The validity of the public debt of the United States, authorized by law, including debts incurred for payment of pensions and bounties for services in suppressing insurrection or rebellion, shall not be questioned. But neither the United States nor any state shall assume or pay any debt or obligation incurred in aid of insurrection or rebellion against the United States, or any claim for the loss or emancipation of any slave; but all such debts, obligations and claims shall be held illegal and void.
The Congress shall have power to enforce, by appropriate legislation, the provisions of this article.
The Fourteenth Amendment is usually heard in modern society when looking at voting laws and laws that may treat a member of another state differently than the residents of a state. More importantly, it is the civil rights amendment.
The jurisdiction test under the Fourteenth Amendment has been defined as:
In a recent opinion, a plurality of the Supreme Court addressed this argument: “The principal inquiry in cases of this sort is whether the defendant’s activities manifest an intention to submit to the power of a sovereign. . . . [A]s a general rule, it is not enough that the defendant might have predicted that its goods will reach the forum State.”
The Fourteenth Amendment protects defendants “without meaningful ties to the forum state from being subjected to binding judgments within in its jurisdiction” This is a two-part test, whether the defendant has (1) minimum contacts and (2) whether this analysis is reasonable. The test for minimum contacts is whether the defendant has sufficient contacts with the state to “justify the court’s exercise of personal jurisdiction.”

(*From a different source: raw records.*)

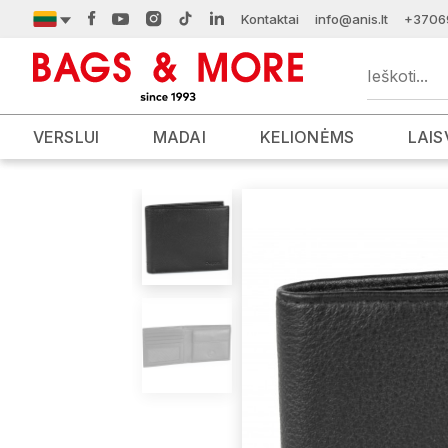
Kontaktai
info@anis.lt
+3706
VERSLUI
MADAI
KELIONĖMS
LAIS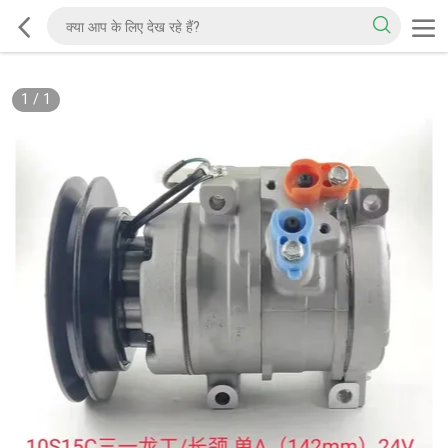
1
/
1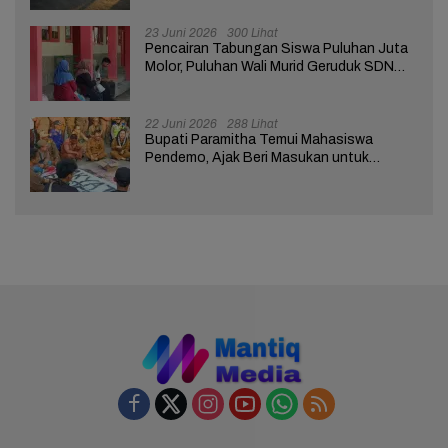
23 Juni 2026
300 Lihat
Pencairan Tabungan Siswa Puluhan Juta
Molor, Puluhan Wali Murid Geruduk SDN
Brebes 02
22 Juni 2026
288 Lihat
Bupati Paramitha Temui Mahasiswa
Pendemo, Ajak Beri Masukan untuk
Kemajuan Brebes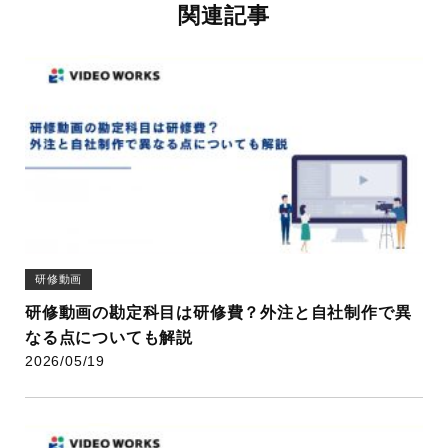
関連記事
研修動画
研修動画の勘定科目は研修費？外注と自社制作で異
なる点についても解説
2026/05/19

The reasonableness test is:
..whether the assertion of personal jurisdiction comports with ‘traditional notions of fair play and substantial justice’–that is, whether it is reasonable to exercise personal jurisdiction under the circumstances of the particular case.”

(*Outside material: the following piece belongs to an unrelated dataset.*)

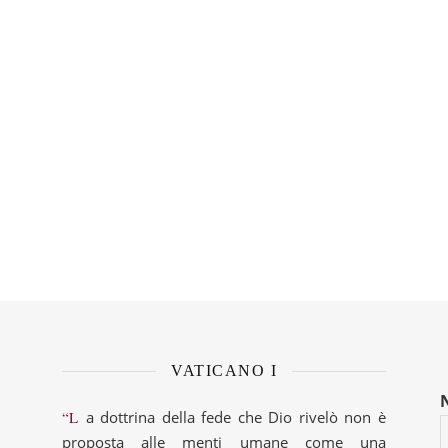
VATICANO I
“La dottrina della fede che Dio rivelò non è
proposta alle menti umane come una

Again, the court found that the requirements for the defendant to be sued in New York in this case would violate the defendant’s Constitutional rights under the Fourteenth Amendment.
So Now What?
It is extremely difficult to explain, “minimum contacts” and how someone in one state can be sued in another. It is a nightmare in law school and one of the basic hurdles for first-year law students. students. Understand minimum contacts and continue moving down the path to being a lawyer.
Here is what you should come away with. As much as a manufacturer wants to sell products, doing so may cost you more than it is worth. Investigate the liability of selling in a state by looking at how easy it is to be drawn into a state court there, the number of products you have to sell there to justify the risk and whether your products are already there.

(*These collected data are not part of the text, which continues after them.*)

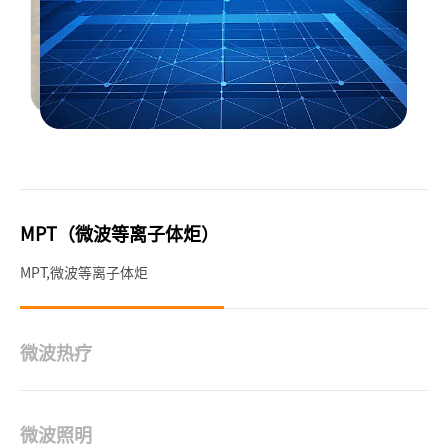
MPT（微波等离子体炬）
MPT,微波等离子体炬
微波热疗
微波热疗
微波照明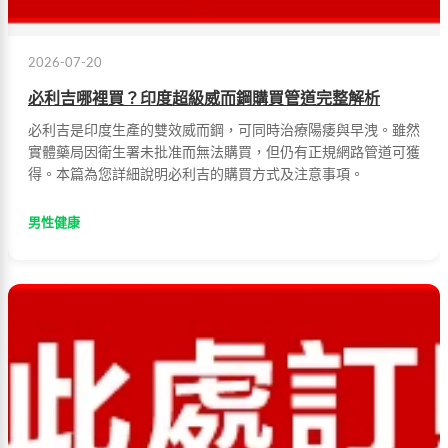
2026-07-20
必利吉哪裡買？印度超級威而鋼購買管道完整解析
必利吉是印度生產的雙效威而鋼，可同時治療陽痿與早洩。雖然
實體藥局因衛生署未批准而無法購買，但仍有正規網路管道可獲
得。本篇為您詳細說明必利吉的購買方式及注意事項。
男性健康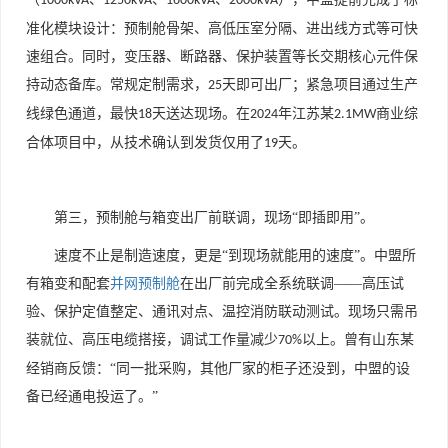
1000kVA
1250kVA
1600kVA
2000kVA
准化模块设计：预制舱骨架、高低压室分隔、进出线方式等可快
速组合。同时，变压器、断路器、保护装置等长交期核心元件保
持动态备库。常规定制需求，
天即可出厂；紧急项目通过生产
25
线绿色通道，最快
天送达现场。在
年江苏某
商业综
18
2024
2.1MW
合体项目中，从技术确认到发货仅用了
天。
19
第三，预制舱与箱变出厂前联调，现场
“即插即用”。
速度不止是制造速度，更是
“到现场就能用的速度”。中盟所
有箱变和配套
并网预制舱
在出厂前完成全系统联调——高压试
验、保护定值整定、通讯对点、温控消防联动测试。现场只需吊
装就位、高压电缆搭接，调试工作量减少
以上。曾有山东某
70%
经销商反馈：“同一批采购，其他厂家的柜子还没到，中盟的设
备已经通电投运了。”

From a consumer standpoint, remember no matter how good the deal, if it goes bad, you just can’t walk down the street and exchange the broken product for a new one. Not much comes from China, Taiwan or Vietnam with a warranty. Any warranty is going to come from the US business that brings it in. If you bring it in, you are supplying the warranty.
No insurance follows most products from the foreign manufacturer as exemplified here. Consequently, if you are injured, you better have good health insurance because you won’t be recovering from the manufacturer. Make sure the money you save, pays for the health, life and disability insurance you may need.